What to Do When You’ve Been Laid Off
Many people continue to struggle under the current economic conditions with high inflation and increased cost of living. Unfortunately, there is also less job security with large companies announcing layoffs. If you find yourself facing an uncertain future, there are a few things you can do to protect yourself. For those who have been recently laid off, here are the next steps you need to take to secure your finances.
What Should You Do When You've Been Laid Off?
When you have been laid off, it's normal to feel angry, worried, and scared. However, dwelling in your emotions won't change your circumstances. Here are a few tips to help you take action and stay afloat when you fall into hard times.
1. Apply for unemployment benefits.
When you lose your job, the first thing you need to do is secure a source of income until you can find another one. Applying for unemployment will help you get through. Benefits vary between states and the amount you get depends on how much you earned in your previous position.
You can get more information online about unemployment benefits in your state. You will find details on filing schedules, peak service hours, and access to apps to process your claim faster. While some find it difficult to accept unemployment benefits, remember that this is exactly why they exist.
2. Get health insurance.
For many people, their health insurance is directly tied to their employment. Therefore, you need to look for a plan to care for your physical and financial well-being.
If you are unemployed, then you have a few options. COBRA benefits will extend the coverage you had, but you will be responsible for the full premium. However, this may become too expensive when you have limited funds. You can shop the health insurance marketplace for more affordable plans. And depending on your income, you may also qualify for Medicaid which offers low or no-cost premiums and copays.
The financial strain of not having a steady income only gets worse when you have a medical emergency. Having health insurance can prevent you from accruing medical debt and protect you when you are most vulnerable.
3. Reassess your budget and spending.
If you have ever had limited income, then you know the importance of living on a budget. These skills will be even more important when you are between jobs. Although an emergency fund can help you with immediate expenses and bills, you don't want to deplete all your savings.

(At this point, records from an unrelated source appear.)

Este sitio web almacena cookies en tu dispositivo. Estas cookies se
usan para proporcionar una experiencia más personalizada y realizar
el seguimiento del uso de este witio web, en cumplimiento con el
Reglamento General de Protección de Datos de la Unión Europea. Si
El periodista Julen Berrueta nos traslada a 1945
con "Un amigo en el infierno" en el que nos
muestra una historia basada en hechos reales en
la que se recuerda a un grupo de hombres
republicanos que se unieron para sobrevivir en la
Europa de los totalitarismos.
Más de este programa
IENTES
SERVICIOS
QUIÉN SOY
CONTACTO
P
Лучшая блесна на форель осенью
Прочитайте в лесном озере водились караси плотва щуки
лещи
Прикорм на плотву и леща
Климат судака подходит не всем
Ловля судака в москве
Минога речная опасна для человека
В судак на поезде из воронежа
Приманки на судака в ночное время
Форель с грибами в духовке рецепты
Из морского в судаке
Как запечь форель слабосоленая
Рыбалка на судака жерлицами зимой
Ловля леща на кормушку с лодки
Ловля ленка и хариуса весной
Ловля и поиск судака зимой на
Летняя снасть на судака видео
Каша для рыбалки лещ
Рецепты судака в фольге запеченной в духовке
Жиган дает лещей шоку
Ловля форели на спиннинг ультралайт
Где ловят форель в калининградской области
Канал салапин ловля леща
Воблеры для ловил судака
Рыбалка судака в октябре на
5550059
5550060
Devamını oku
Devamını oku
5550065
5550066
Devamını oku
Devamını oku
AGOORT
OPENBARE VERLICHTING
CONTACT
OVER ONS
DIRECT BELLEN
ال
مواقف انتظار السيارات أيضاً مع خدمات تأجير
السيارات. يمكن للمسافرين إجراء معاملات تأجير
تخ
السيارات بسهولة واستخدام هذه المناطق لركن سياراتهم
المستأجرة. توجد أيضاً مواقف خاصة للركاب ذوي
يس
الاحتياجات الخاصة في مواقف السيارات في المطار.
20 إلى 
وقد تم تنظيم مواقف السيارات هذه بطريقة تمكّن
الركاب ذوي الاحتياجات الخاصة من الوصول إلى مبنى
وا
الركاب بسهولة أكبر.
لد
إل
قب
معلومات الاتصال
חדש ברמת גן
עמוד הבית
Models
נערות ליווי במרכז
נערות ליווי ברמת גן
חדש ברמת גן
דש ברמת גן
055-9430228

When you have limited resources, you need to account for every dollar you spend. Be smart with your money and prioritize your expenses. Then, look for ways to stretch your budget. Start by figuring out the bare minimum you need and then compare it to how much you are actually spending. If you need to trim the budget even further, look for ways to reduce your spending and cut unnecessary expenses. Having to scale back your lifestyle can be a hard transition, but it's necessary to help you preserve what you have.
4. Notify people of your situation.
This step has always been the most difficult for me. I felt like a failure, even when the situation was beyond my control. However, you must understand that there is no shame in being laid off. And, delaying the inevitable only makes it harder.

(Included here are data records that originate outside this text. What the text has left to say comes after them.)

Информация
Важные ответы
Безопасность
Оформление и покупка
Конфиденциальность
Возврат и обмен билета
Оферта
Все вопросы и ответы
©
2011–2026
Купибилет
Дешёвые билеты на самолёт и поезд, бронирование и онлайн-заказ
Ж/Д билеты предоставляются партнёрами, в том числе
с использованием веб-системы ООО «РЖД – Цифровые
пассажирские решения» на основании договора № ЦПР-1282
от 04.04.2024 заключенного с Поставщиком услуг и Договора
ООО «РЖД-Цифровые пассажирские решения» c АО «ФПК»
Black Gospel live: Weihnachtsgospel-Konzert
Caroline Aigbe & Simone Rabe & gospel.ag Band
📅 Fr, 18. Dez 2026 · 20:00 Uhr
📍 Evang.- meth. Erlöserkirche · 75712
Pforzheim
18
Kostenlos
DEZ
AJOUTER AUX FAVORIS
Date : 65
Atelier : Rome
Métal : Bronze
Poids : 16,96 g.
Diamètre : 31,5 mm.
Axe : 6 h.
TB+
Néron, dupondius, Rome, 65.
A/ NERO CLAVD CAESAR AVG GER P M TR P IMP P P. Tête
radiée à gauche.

At some point, you will need to tell people what's going on. If you have a partner or roommate, they will need to know right away since it will directly affect them. It's also a good idea to share the news with your family and friends since they can be a great source of support. They love you and will usually want to help you in any way they can.
Some may offer financial assistance, but there are other significant ways they can help. My loved ones gave me emotional support, career advice, and used their connections to help me find new opportunities. In an effort to help others in the same situation, I have also offered assistance with resumes, rides, meals, child care, and anything else that would improve their circumstances.
You should also notify lenders if you can't make payments. Many are willing to work with you if they have advance notice of your situation. So, tell them there has been a change in your job status. They may be willing to adjust your monthly payments, waive interest rates, or make other arrangements until you find steady employment again. This will alleviate some of the pressure until you get back on your feet.
5. Stay active with the job search.
Ideally, you want to find a new position as quickly as possible. But, this is often easier said than done. However, you need to get active and market yourself to potential employers. In addition to updating your resume and posting on several job sites, you can also contact recruiters and apply online.
You can also make yourself more visible to potential employers by hosting a portfolio website. When you build the site, include a digital resume with all your skills and experience. And, provide examples of your work and personal references
Or, consider adding new skills to your resume. Since you don't have a full-time position, you can use this time to take a free online course from Ivy League schools or complete training programs from top companies. Taking courses that relate to your field will make you a stronger candidate during your next interview.
How Can You Generate Extra Income When You've Been Laid Off?
There were times when I struggled just to get by. However, I knew I had to make it work. Here are a few ways I made extra cash when things were tight.
- Work with a temp agency to find immediate placement.
- Offer to do manual labor and services like yard work, cleaning, and childcare.
- Freelance through online platforms like Upwork and Fiverr.
- Complete online surveys for gift cards.
These options are not perfect, but they can provide extra cash after you've been laid off.
Although these were some of the lowest periods of my life, I wouldn't change them for anything. It taught me a lot about myself and what it meant to struggle. I learned to be resourceful, and it hardened my determination to go after what I wanted to create a better life for myself.
The truth is that periods of unemployment are stressful and will test you. Sometimes you may not feel like you can go on. But, keep your chin up and your eyes on the prize. In the end, your hard work and perseverance will pay off.